SMRs and AMRs

Monday, March 02, 2015

A piece from the past: The skinhead terrorists

Ultra-nationalist demonstrators on the outskirts of Moscow marking National Unity Day, November 4 2010. The poster reads ‘Russians unite

By Charles Clover, Financial Times
December 2010

A corpse lies in a bathtub, illuminated by a single light bulb. The head listing awkwardly to one side is that of a young, scrawny man with close-cropped hair, clothed in a sleeveless undershirt and track-suit bottoms. The check-shirted torso of another man bustles over the body, covering and uncovering it in shadow and then light, his face masked with a bandana. He is wiping blood off a knife and whistling faintly. The tune is instantly recognisable to the Russian ear as a sappy, Soviet-era song about patriotism: “Where does the motherland begin? With the pictures in your first book of ABCs/With good and faithful comrades/Living in the neighbouring yard.”

The grotesque parody is not lost on the viewer as the whistling man grabs the corpse and begins whittling off its left ear.

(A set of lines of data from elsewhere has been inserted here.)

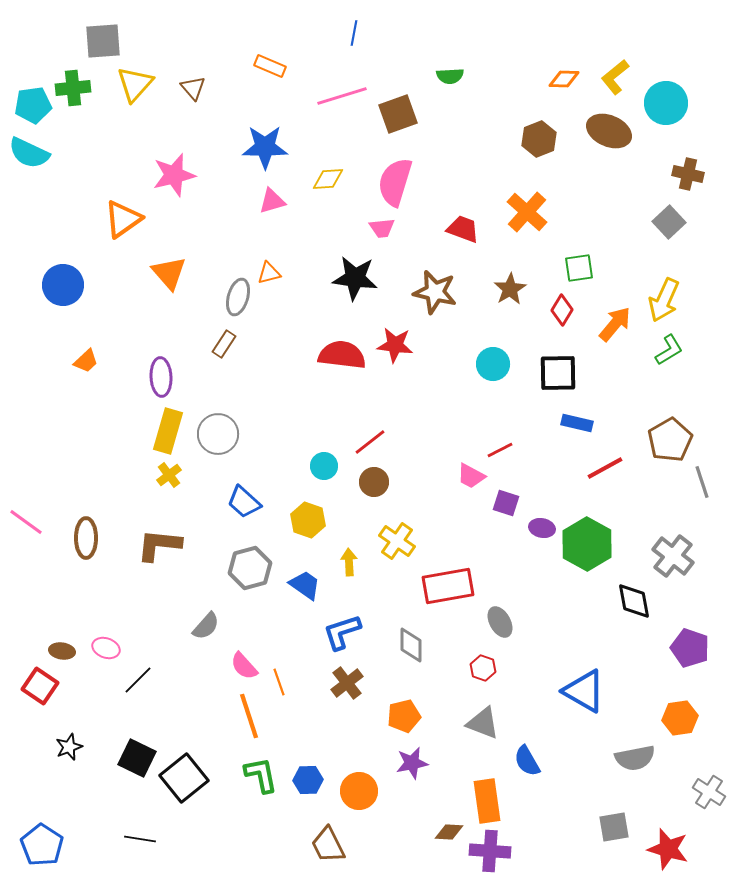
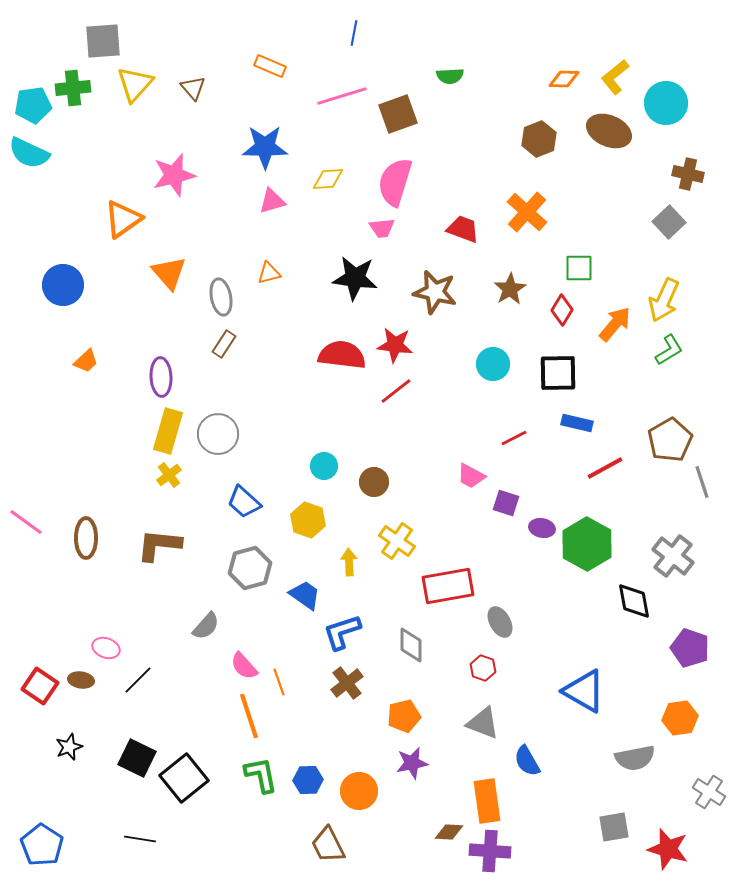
green square at (579, 268): rotated 8 degrees clockwise
gray ellipse at (238, 297): moved 17 px left; rotated 27 degrees counterclockwise
red line at (370, 442): moved 26 px right, 51 px up
red line at (500, 450): moved 14 px right, 12 px up
blue trapezoid at (305, 585): moved 10 px down
brown ellipse at (62, 651): moved 19 px right, 29 px down
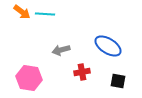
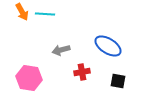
orange arrow: rotated 24 degrees clockwise
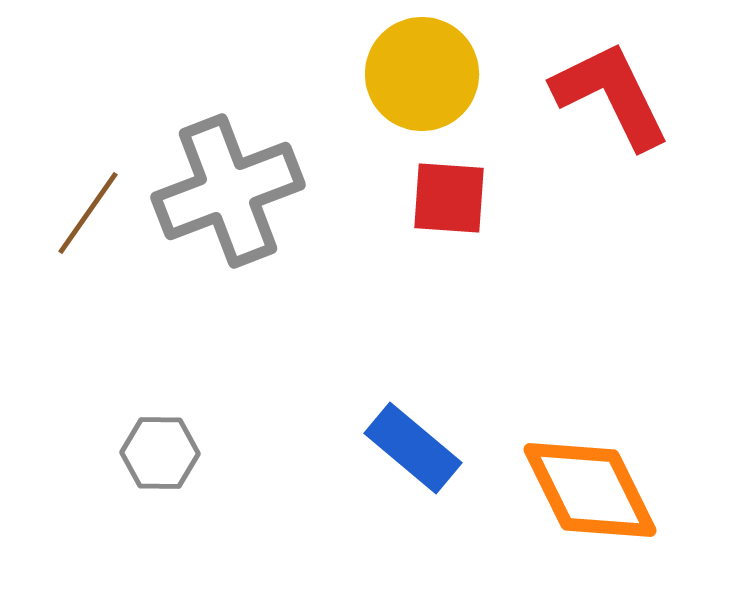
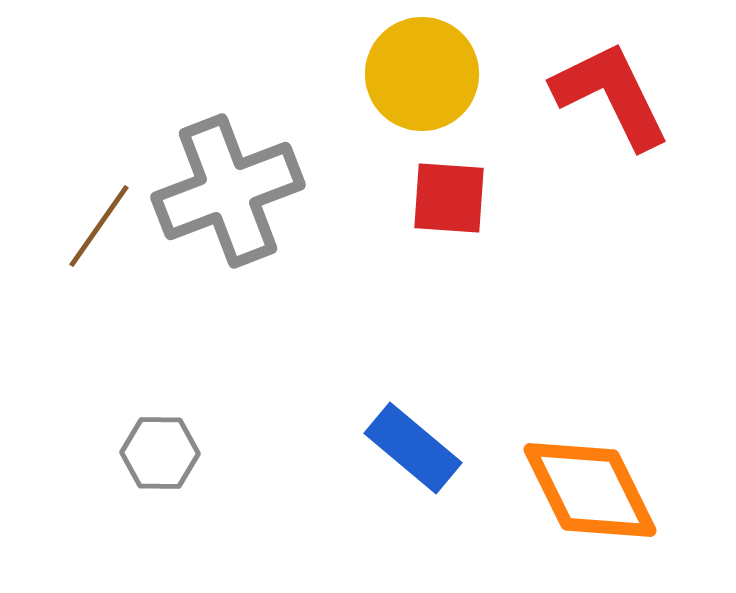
brown line: moved 11 px right, 13 px down
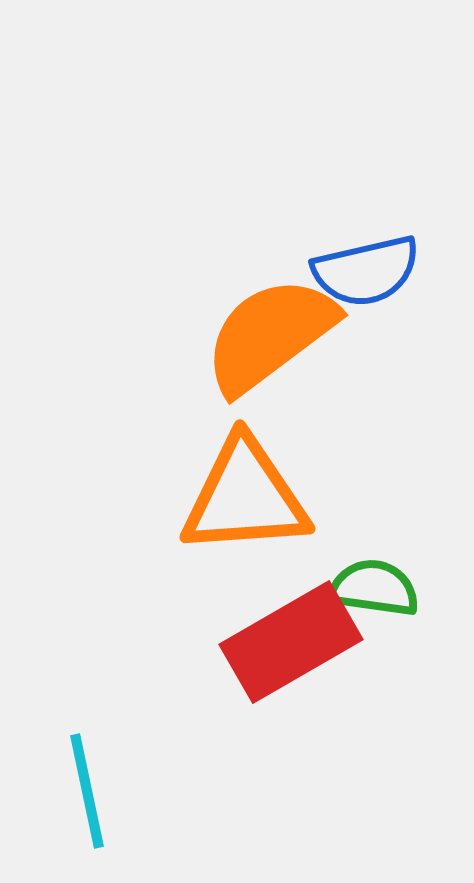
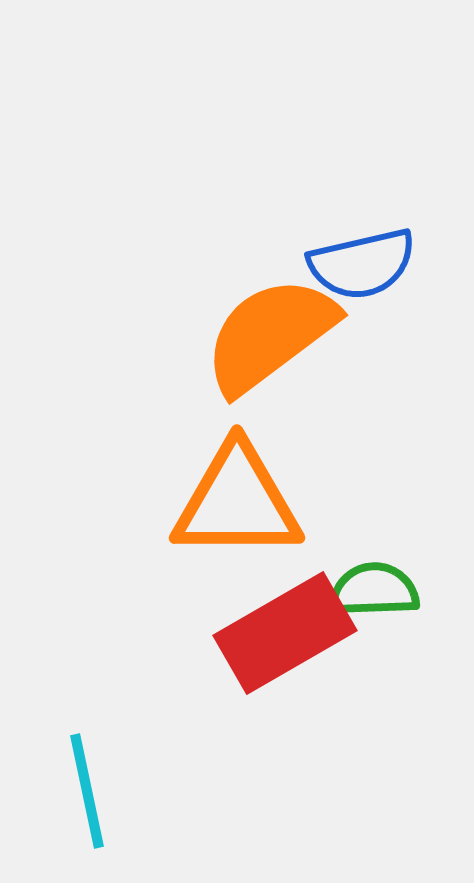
blue semicircle: moved 4 px left, 7 px up
orange triangle: moved 8 px left, 5 px down; rotated 4 degrees clockwise
green semicircle: moved 2 px down; rotated 10 degrees counterclockwise
red rectangle: moved 6 px left, 9 px up
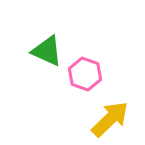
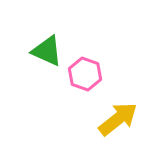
yellow arrow: moved 8 px right; rotated 6 degrees clockwise
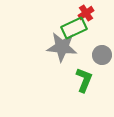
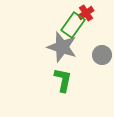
green rectangle: moved 1 px left, 3 px up; rotated 30 degrees counterclockwise
gray star: rotated 12 degrees clockwise
green L-shape: moved 21 px left; rotated 10 degrees counterclockwise
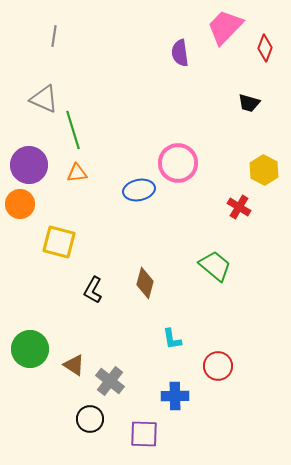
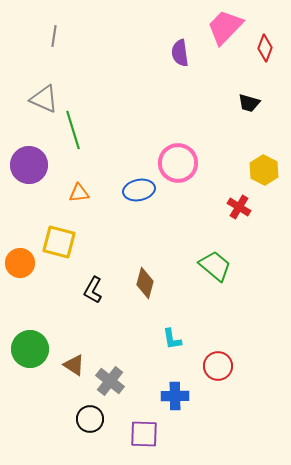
orange triangle: moved 2 px right, 20 px down
orange circle: moved 59 px down
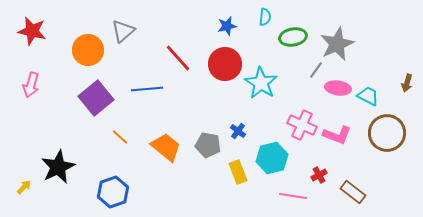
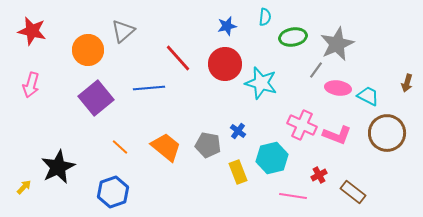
cyan star: rotated 16 degrees counterclockwise
blue line: moved 2 px right, 1 px up
orange line: moved 10 px down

Then he starts sawing at the neck, beginning an hour-long process of dismemberment.

The video of this grisly scene is one of many pieces of evidence in the ongoing trial in Moscow of the remaining members of the now-defunct National Socialist Organisation (NSO), an ultra-nationalist skinhead gang. The corpse was that of Nikolai Melnik, a gang member who had run foul of the NSO gang code: “He didn’t belong fully to our group, didn’t share our ideas and goals and wanted to play us against each other,” according to the testimony of one of the alleged killers, Vladislav Tamamshev.